Let's sit down and talk about it is an exhibition by London based artists, Fay Nicolson and David Ben White. This experimental project has grown around a series of discussions on décor, design, taste, domestic space, modern ideals and personal histories. For Let's sit down and talk about it the artists present an installation of new works. Paintings, sculptures, prints and furniture are choreographed within the gallery to evoke other possible times and spaces.
David Ben White presents a new body of work, collectively titled The Fabrication of Pleasure. This builds on White's fascination with coded spaces (whether domestic, institutional or corporate) whilst invoking the legacy and contemporary mutations of modernism. White's grandmother, Elizabeth Benjamin, was a first-generation modernist architect, and he returns to this personal relationship as a source of tension within his own re-reading of the Modern.

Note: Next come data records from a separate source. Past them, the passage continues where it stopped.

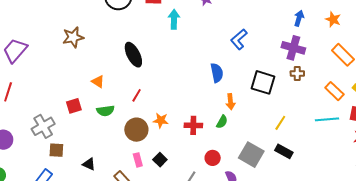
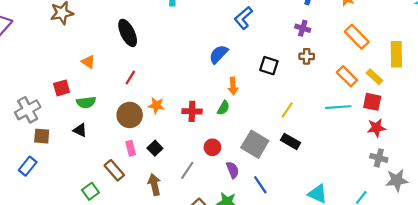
purple cross: (293, 48) -> (303, 28), size x0.6
blue semicircle: (217, 73) -> (219, 54), turned -126
black square: (263, 82) -> (269, 66), size x0.7
green semicircle: (105, 111) -> (86, 102), moved
black triangle: (89, 164) -> (80, 130), moved

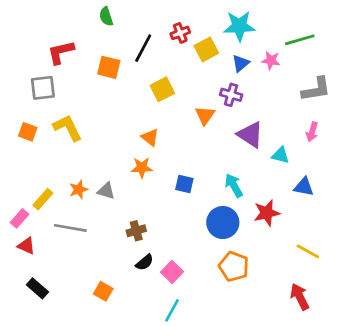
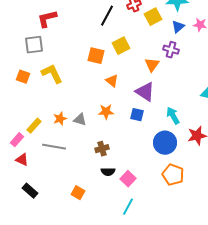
orange square: (109, 67) -> (96, 56), moved
purple triangle: (250, 135) -> (145, 92), moved
orange star: (142, 168) -> (106, 112), moved
black semicircle: (145, 262) -> (108, 172), turned 40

The Fabrication of Pleasure paintings depict domestic interiors, tastefully furnished with recognisably iconic chairs from the modernist canon. White layers opposing visual systems; a grid fractures our understanding of perspectival space, carving the image into units. Colours clash. Depicting the diagrammatic with the perspectival, the paintings create ambiguous, in-between images that connect between order over disorder. The smooth, industrial surface erupts into moments of messy impasto, which White achieves through his experimental approach to mixing materials within the paint.
White's sculptures incorporate domestic and institutional furniture, including household lamps, kitchen stools, and commercial castors. These elements are subsumed under undulating layers of Plaster of Paris. Their pale surfaces, starved of gloss or patina, give the work a ghost-like presence. These pieces suggest the iconography of modernist sculpture and architecture, but are reduced in scale and grandiosity. The sculptures appear impoverished and anaemic, undermining the aesthetic of the institutional space that contains them.
Fay Nicolson has developed a new body of work experimenting with forms, materials and processes. These works depart from Nicolson's fascination with modern textile design and art educational models; particularly Anni Albers' book 'Selected Writings on Design', which explores the textile as a structured image and the need to learn through first-hand experience with materials.
Script (blue draft) and Script (pastel draft) are image/sculptures made from 2 parts: long rolls of painted paper and wooden pegs (that act as supporting nodes to give the work form and rhythm). These pieces are completed in the gallery and are flexible, contingent, and open to future re-arrangement. The Scripts are reminiscent of networks, scrolls, excessive film spools or hand writing. Nicolson is interested in the possibility of creating an image that can be read from different perspectives, as flat planes of colour are seen side-on, in a loosely structured painting.
Work that cannot fail to be made and Work that gets better through repetition are part of a new series of prints on canvass. Patterns are layered, weaved and repeated. Rippling, striped fabric and digital paint marks are screen printed, interleaving with patches of painted colour. This limited series of gestures forms an evolving language that will continue to develop in future works. Repetition is a key strategy is Nicolson's practice connecting 'making' to work and labour, but also to learning and the acquisition of skill. The Work that… pieces are in a state of flux, potentially unfinished. In this exhibition they are overlaid with test pieces and experiments from Nicolson's studio, including ceramic objects and paper sprayed with water colour.